You’ll need to meet the following requirements to become a truck driver:

  • Obtain a commercial driver’s license (CDL)
  • Be at least 18 years old for in-state driving, and 21 for interstate driving
  • Have a clean driving record
  • Pass a background check
  • Pass a medical exam and periodic drug testing

Some companies may also require that you have a high school diploma or obtain extra endorsements to carry certain types of cargo.

How Does a Company Truck Driver Get Paid?

Employers offer a variety of payment options for company truck drivers to determine how much you get paid per load, such as pay per mile, hourly pay, guaranteed pay, detention pay, and so on. Company drivers are usually paid weekly, though this varies from company to company. However, overall, salary is much simpler for company drivers vs. owner-operators.

Owner-Operator vs. Company Driver: Similarities and Differences

These owner-operator vs. company driver comparisons can help you decide which option is best for you:

  Owner-Operator Company Driver
Main Responsibilities All aspects of running a trucking business, including paperwork, maintenance, taxes and insurance, booking loads, and negotiating rates Drive your truck, keep it clean and report maintenance issues
Expenses Taxes, fuel, insurance, repairs and maintenance All work-related expenses are covered by your employer
Schedule You choose the schedule that works best for you Your company sets your routes
Pay The average owner-operator earns $323,000 per year The average company driver earns per year

Owner-Operator vs. Company Driver: Which Is the Right Fit for You?

Deciding whether being an owner-operator or company driver is right for you ultimately comes down to your career goals and preferences. As an owner-operator, you have total control over your work — but you also have a lot more responsibility as a business owner.

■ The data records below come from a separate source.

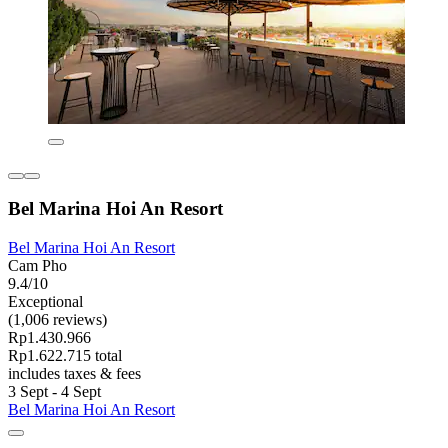
Bel Marina Hoi An Resort
Bel Marina Hoi An Resort
Cam Pho
9.4/10
Exceptional
(1,006 reviews)
Rp1.430.966
Rp1.622.715 total
includes taxes & fees
3 Sept - 4 Sept
Bel Marina Hoi An Resort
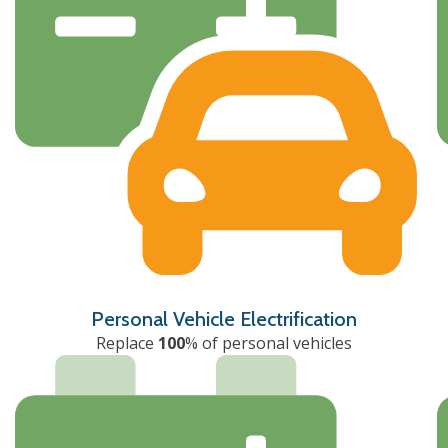
Personal Vehicle Electrification
Replace
100
% of personal vehicles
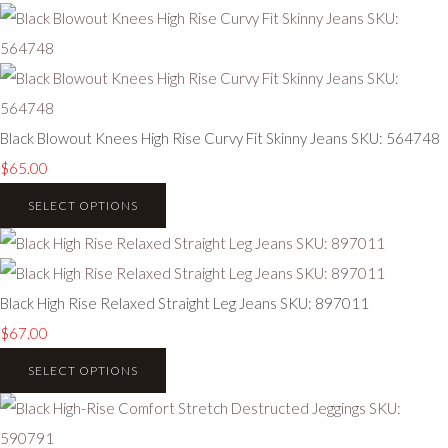
Black Blowout Knees High Rise Curvy Fit Skinny Jeans SKU: 564748
$65.00
SELECT OPTIONS
Black High Rise Relaxed Straight Leg Jeans SKU: 897011
$67.00
SELECT OPTIONS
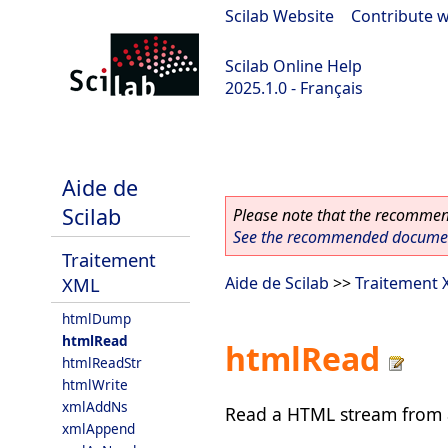
Scilab Website
|
Contribute w
Scilab Online Help
2025.1.0 - Français
scilab-branch-2025.1
Aide de
Scilab
Please note that the recommend
See the recommended document
Traitement
XML
Aide de Scilab
>>
Traitement
htmlDump
htmlRead
htmlRead
htmlReadStr
htmlWrite
xmlAddNs
Read a HTML stream from a 
xmlAppend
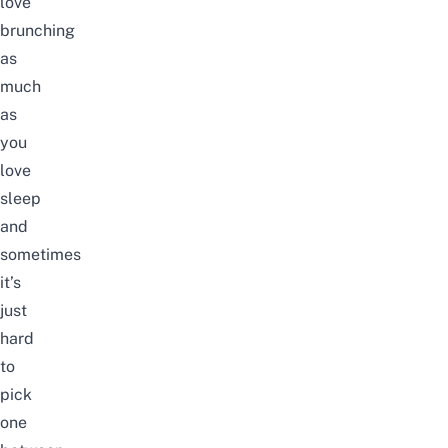
love
brunching
as
much
as
you
love
sleep
and
sometimes
it’s
just
hard
to
pick
one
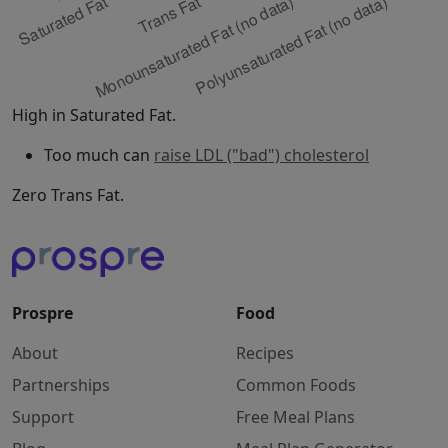
High in Saturated Fat.
Too much can
raise LDL ("bad") cholesterol
Zero Trans Fat.
Prospre
Food
About
Recipes
Partnerships
Common Foods
Support
Free Meal Plans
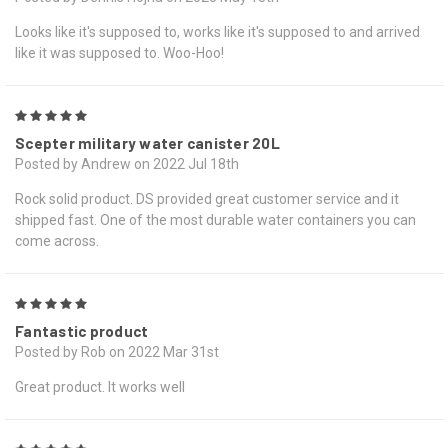
Looks like it's supposed to, works like it's supposed to and arrived
like it was supposed to. Woo-Hoo!
5
Scepter military water canister 20L
Posted by Andrew on 2022 Jul 18th
Rock solid product. DS provided great customer service and it
shipped fast. One of the most durable water containers you can
come across.
5
Fantastic product
Posted by Rob on 2022 Mar 31st
Great product. It works well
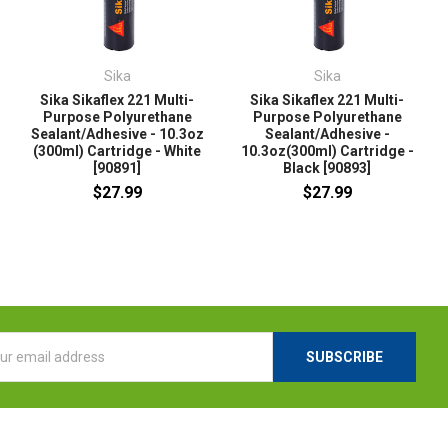
Sika
Sika
Sika Sikaflex 221 Multi-
Sika Sikaflex 221 Multi-
Purpose Polyurethane
Purpose Polyurethane
Sealant/Adhesive - 10.3oz
Sealant/Adhesive -
(300ml) Cartridge - White
10.3oz(300ml) Cartridge -
[90891]
Black [90893]
$27.99
$27.99
l
ess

Plus, you’ll have to ensure you’re able to fund your own trucking business.

For some, the extra income is worth the extra work and stress. For others, the stability that being a company driver provides, along with being able to focus solely on driving and getting consistent pay, makes remaining a company driver more worthwhile. Carefully consider your own preferences, and you should be able to figure out which is best for you.

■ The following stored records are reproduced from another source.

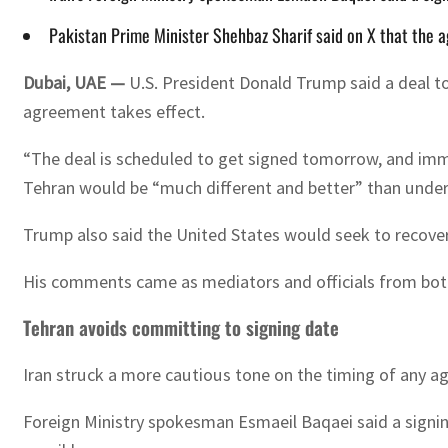
Pakistan Prime Minister Shehbaz Sharif said on X that the a
Dubai, UAE —
U.S. President Donald Trump said a deal to
agreement takes effect.
“The deal is scheduled to get signed tomorrow, and immed
Tehran would be “much different and better” than under
Trump also said the United States would seek to recover 
His comments came as mediators and officials from both 
Tehran avoids committing to signing date
Iran struck a more cautious tone on the timing of any a
Foreign Ministry spokesman Esmaeil Baqaei said a signi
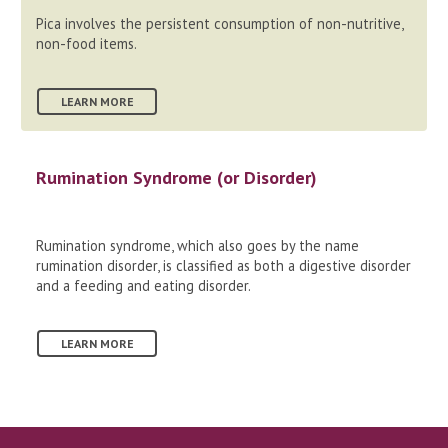
Pica involves the persistent consumption of non-nutritive,
non-food items.
LEARN MORE
Rumination Syndrome (or Disorder)
Rumination syndrome, which also goes by the name
rumination disorder, is classified as both a digestive disorder
and a feeding and eating disorder.
LEARN MORE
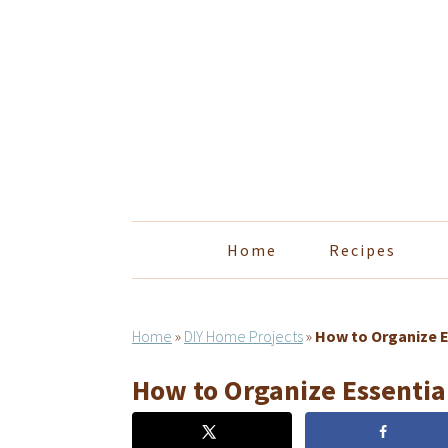
Skip
Skip
Skip
Skip
to
to
to
to
primary
main
primary
footer
navigation
content
sidebar
Home
Recipes
Home
»
DIY Home Projects
»
How to Organize E
How to Organize Essential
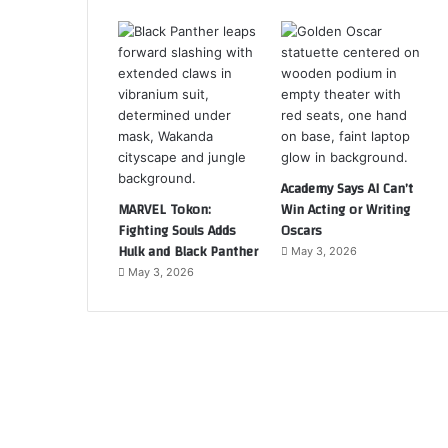
Academy Says AI Can’t
MARVEL Tokon:
Win Acting or Writing
Fighting Souls Adds
Oscars
Hulk and Black Panther
May 3, 2026
May 3, 2026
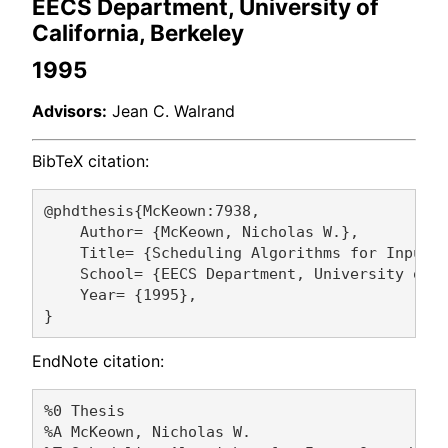
EECS Department, University of
California, Berkeley
1995
Advisors:
Jean C. Walrand
BibTeX citation:
@phdthesis{McKeown:7938,

    Author= {McKeown, Nicholas W.},

    Title= {Scheduling Algorithms for Input-Q
    School= {EECS Department, University of C
    Year= {1995},

EndNote citation:
%0 Thesis

%A McKeown, Nicholas W. 
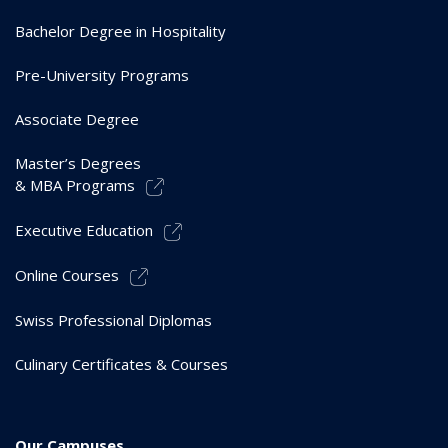
Bachelor Degree in Hospitality
Pre-University Programs
Associate Degree
Master’s Degrees
& MBA Programs
Executive Education
Online Courses
Swiss Professional Diplomas
Culinary Certificates & Courses
Our Campuses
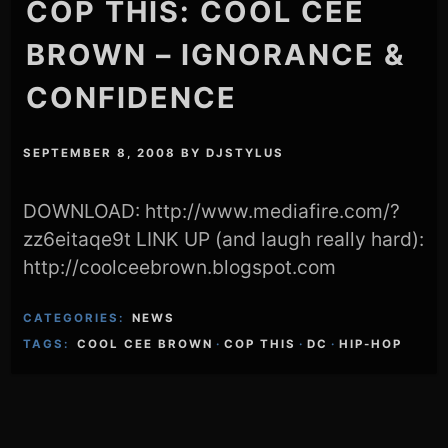
COP THIS: COOL CEE
BROWN – IGNORANCE &
CONFIDENCE
SEPTEMBER 8, 2008
BY
DJSTYLUS
DOWNLOAD: http://www.mediafire.com/?
zz6eitaqe9t LINK UP (and laugh really hard):
http://coolceebrown.blogspot.com
CATEGORIES:
NEWS
TAGS:
COOL CEE BROWN
·
COP THIS
·
DC
·
HIP-HOP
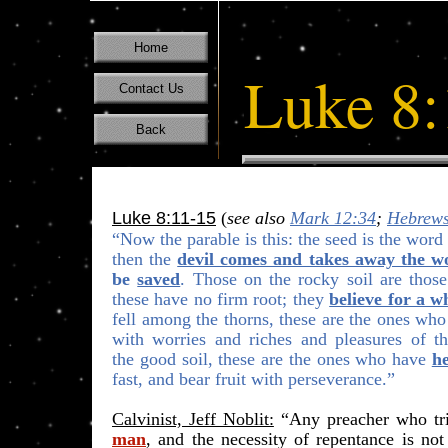
Home
Luke 8:
Contact Us
Back
Luke 8:11-15
(
see also
Mark 12:34
;
Hebrews
“Now the parable is this: the seed is the wor
then the
devil comes and takes away the w
be
saved
. Those on the
rocky soil
are thos
these have no firm root; they
believe for a w
fell
among the thorn
s, these are the ones wh
with worries and riches and pleasures of thi
the
good soil
, these are the ones who have
h
fast, and bear fruit with perseverance.”
Calvinist, Jeff Noblit:
“Any preacher who tr
man
, and the necessity of repentance is
not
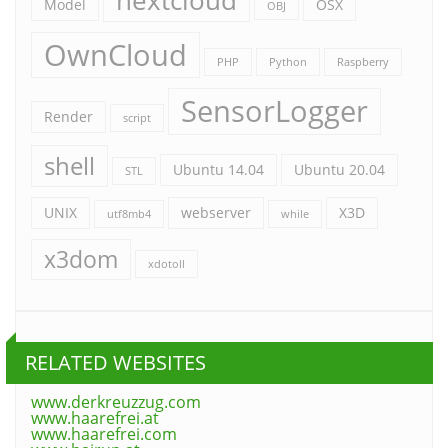
nextcloud
Model
OSX
OBJ
OwnCloud
PHP
Python
Raspberry
SensorLogger
Render
script
shell
Ubuntu 14.04
Ubuntu 20.04
STL
UNIX
webserver
X3D
utf8mb4
while
x3dom
xdotoll
RELATED WEBSITES
www.derkreuzzug.com
www.haarefrei.at
www.haarefrei.com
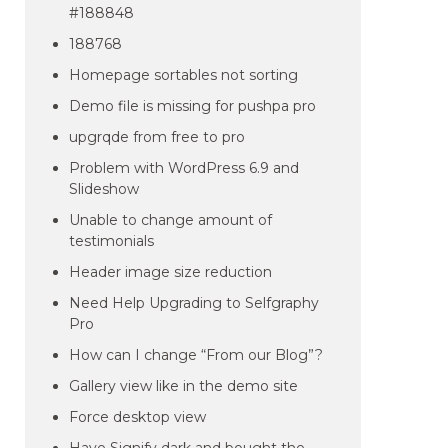
#188848
188768
Homepage sortables not sorting
Demo file is missing for pushpa pro
upgrqde from free to pro
Problem with WordPress 6.9 and
Slideshow
Unable to change amount of
testimonials
Header image size reduction
Need Help Upgrading to Selfgraphy
Pro
How can I change “From our Blog”?
Gallery view like in the demo site
Force desktop view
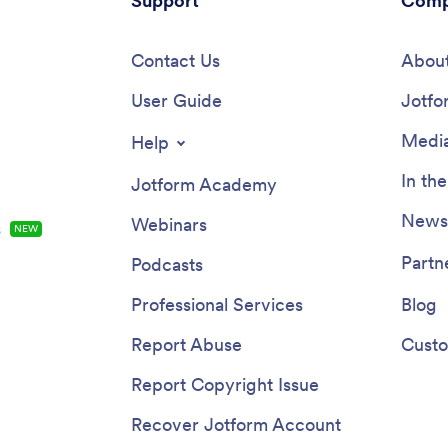
Support
Comp
Contact Us
About
User Guide
Jotfo
Media
Help
In th
Jotform Academy
Newsl
Webinars
s
NEW
Partn
Podcasts
Professional Services
Blog
Report Abuse
Custo
Report Copyright Issue
Recover Jotform Account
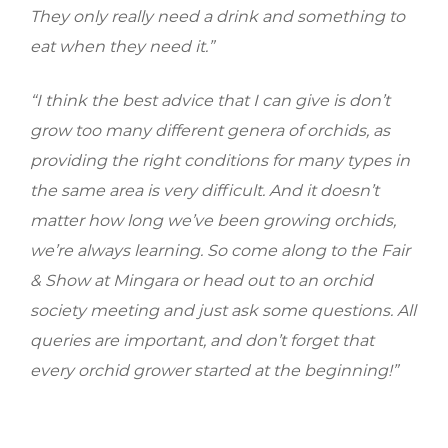
They only really need a drink and something to
eat when they need it.”
“I think the best advice that I can give is don’t
grow too many different genera of orchids, as
providing the right conditions for many types in
the same area is very difficult. And it doesn’t
matter how long we’ve been growing orchids,
we’re always learning. So come along to the Fair
& Show at Mingara or head out to an orchid
society meeting and just ask some questions. All
queries are important, and don’t forget that
every orchid grower started at the beginning!”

Does an owner-operator or company driver make more money?

With an average yearly salary of $320,165, owner-operators can earn significantly more than company drivers. Per Indeed, the average annual salary for a CDL is $59,925.

However, when comparing owner-operator vs. company driver salary, it’s important to remember that owner-operators are responsible for their own taxes, and expenses, and insurance (both business-related and personal). Company drivers have all work expenses covered by their employer and are typically provided with good insurance and other benefits.

Can you start a trucking business with only one truck?

Yes, you can start a trucking business with one truck. In fact, many owner-operators own or lease just a single truck.

The main challenge that comes with starting a business with one truck is obtaining funding to purchase your semi-truck, which is considered, “operating under your own authority.” Purchasing a semi-truck can cost up to $150,000 to $175,000. Because of this hefty cost, many decide to lease a truck instead, which usually costs $800 to $2500 per month.

For those who decide to operate under their own authority, freight factoring is a common financing solution.

Is an owner-operator an independent contractor?

Yes! Owner-operators function as their own trucking business, which qualifies them as an independent contractor.

Is being an owner-operator worth it?

There’s no right answer, as it’s truly subjective. For many, the potential higher earnings of being an owner-operator and the ability to have full control over a business are well worth it. However, you have a lot more responsibility, like managing paperwork and scheduling, maintaining your equipment, staying compliant, covering expenses, and finding profitable freight. It’s a lot of work, so it ultimately comes down to your goals and disposition.